The editors of the southern half of the State were nearly all disloyal, judged by their prints. The same may be said of the ministers of the aristocratic churches, judged by their words and works.

There is a wide difference between the people of Northern and Southern Alabama. The inhabitants of many of the upper counties were as loyal as those of East Tennessee. In some it was necessary for the Davis government to maintain a cavalry force in order to keep the people in subjection. Such a county was Randolph, whose inhabitants were as strongly opposed to secession, as those of Chambers County, its next neighbor on the South, were in favor of it.

“The commanders discriminated in their foraging against the Union people. The fact that a man was absent in the service of the United States, or was opposed to the rebellion, was deemed a sufficient warrant to take the last piece of meat from his smoke-house, and the last ear of corn and bundle of fodder from his barns, leaving his family to starve. Randolph alone furnished nearly five hundred men who actually took up arms in the service of the United States, enlisting in whatever organization they found convenient as they made their escape from the Rebel conscripting officers into our lines. Their graves are upon every battle-field, attesting their bravery, their patriotism, and their sacrifices.”

Thus wrote, in a private letter to General Swayne, Lieutenant R. T. Smith, himself a loyal Alabamian who served in the Union army. The county was impoverished by the absence of its men in both armies, and by the troopers who preyed upon it. There was still great suffering at the time of my visit.

“Much destitution also exists,” said the lieutenant, “among the families of the late Rebels; for the soldiery, who had come in the beginning partly at their instance, consumed their substance when the means of the Union people were exhausted. Like Actæon, they were eaten by their own dogs.”

“It is a common, an every-day sight in Randolph County, to see women and children, most of whom were formerly in good circumstances, begging for bread from door to door. They must have immediate help, or perish. Fifteen hundred families, embracing five thousand persons, are in need of immediate aid.” This was in January, 1866.

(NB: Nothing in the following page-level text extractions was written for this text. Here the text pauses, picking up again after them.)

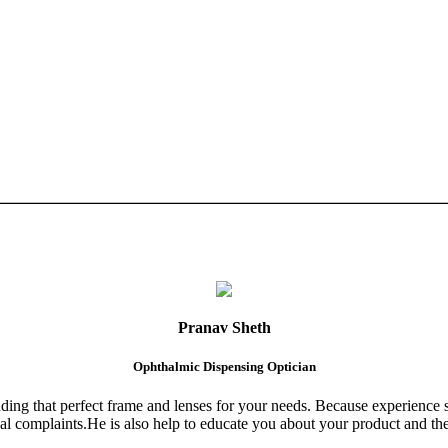
Pranav Sheth
Ophthalmic Dispensing Optician
finding that perfect frame and lenses for your needs. Because experience 
al complaints.He is also help to educate you about your product and the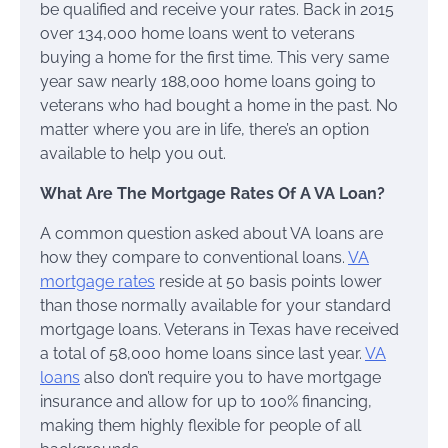
be qualified and receive your rates. Back in 2015
over 134,000 home loans went to veterans
buying a home for the first time. This very same
year saw nearly 188,000 home loans going to
veterans who had bought a home in the past. No
matter where you are in life, there’s an option
available to help you out.
What Are The Mortgage Rates Of A VA Loan?
A common question asked about VA loans are
how they compare to conventional loans.
VA
mortgage rates
reside at 50 basis points lower
than those normally available for your standard
mortgage loans. Veterans in Texas have received
a total of 58,000 home loans since last year.
VA
loans
also don’t require you to have mortgage
insurance and allow for up to 100% financing,
making them highly flexible for people of all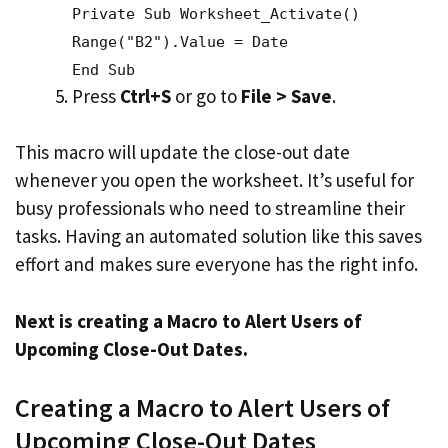
Private Sub Worksheet_Activate()
Range("B2").Value = Date
End Sub
Press
Ctrl+S
or go to
File > Save
.
This macro will update the close-out date
whenever you open the worksheet. It’s useful for
busy professionals who need to streamline their
tasks. Having an automated solution like this saves
effort and makes sure everyone has the right info.
Next is creating a Macro to Alert Users of
Upcoming Close-Out Dates.
Creating a Macro to Alert Users of
Upcoming Close-Out Dates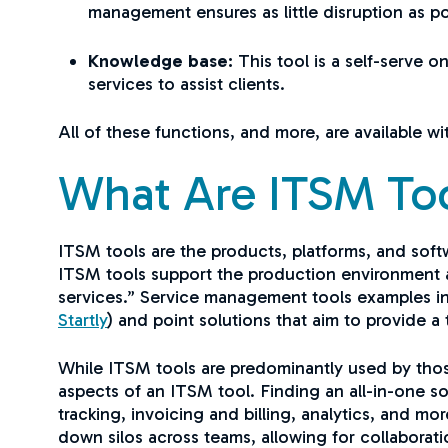
management ensures as little disruption as po
Knowledge base:
This tool is a self-serve 
services to assist clients.
All of these functions, and more, are available w
What Are ITSM To
ITSM tools are the products, platforms, and sof
ITSM tools support the production environment a
services.” Service management tools examples incl
Startly
) and point solutions that aim to provide 
While ITSM tools are predominantly used by those
aspects of an ITSM tool. Finding an all-in-one so
tracking, invoicing and billing, analytics, and m
down silos across teams, allowing for collaborat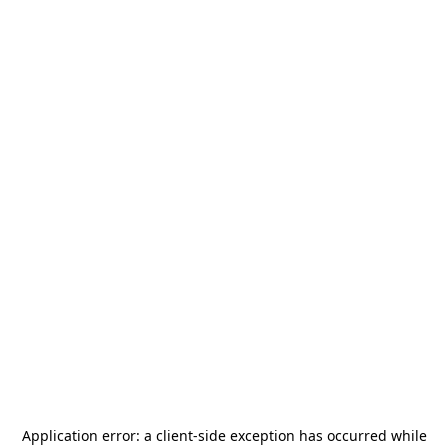
Application error: a
client
-side exception has occurred while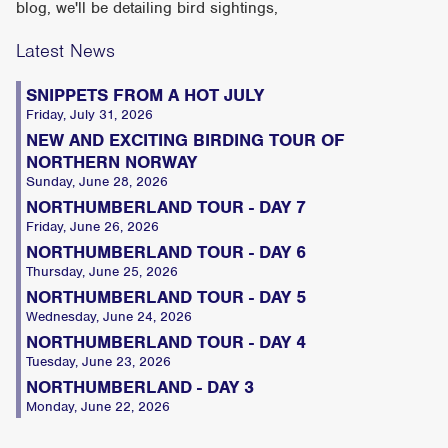
blog, we'll be detailing bird sightings,
Latest News
SNIPPETS FROM A HOT JULY
Friday, July 31, 2026
NEW AND EXCITING BIRDING TOUR OF
NORTHERN NORWAY
Sunday, June 28, 2026
NORTHUMBERLAND TOUR - DAY 7
Friday, June 26, 2026
NORTHUMBERLAND TOUR - DAY 6
Thursday, June 25, 2026
NORTHUMBERLAND TOUR - DAY 5
Wednesday, June 24, 2026
NORTHUMBERLAND TOUR - DAY 4
Tuesday, June 23, 2026
NORTHUMBERLAND - DAY 3
Monday, June 22, 2026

The destitution here described was not confined to a portion of the country, nor was it a new thing. In 1863, the shortness of the crops, the depreciation of the currency, and the consequent high prices of provisions, produced a famine among the poorer classes. The families of soldiers, fighting the battles of a confederacy which paid them in worthless paper, were left to suffer the extremes of want, while many, who helped to bring on the war, were growing rich by speculating upon the misery it occasioned. In Mobile there were insurrections of women, driven by starvation to acts of public violence. The State was finally awakened to the necessity of ameliorating these sufferings; and during the last year of the war it fed with meal and salt one hundred and forty thousand white paupers.

This charity, inherited, in a manner, by the government which feeds the enemy it subjugates, was continued, after the war had closed, with the aid of the United States Commissary Department. At the same time the emancipation of four hundred and fifty thousand slaves,—nearly half the population of the State,—threw a large number of black paupers upon the community.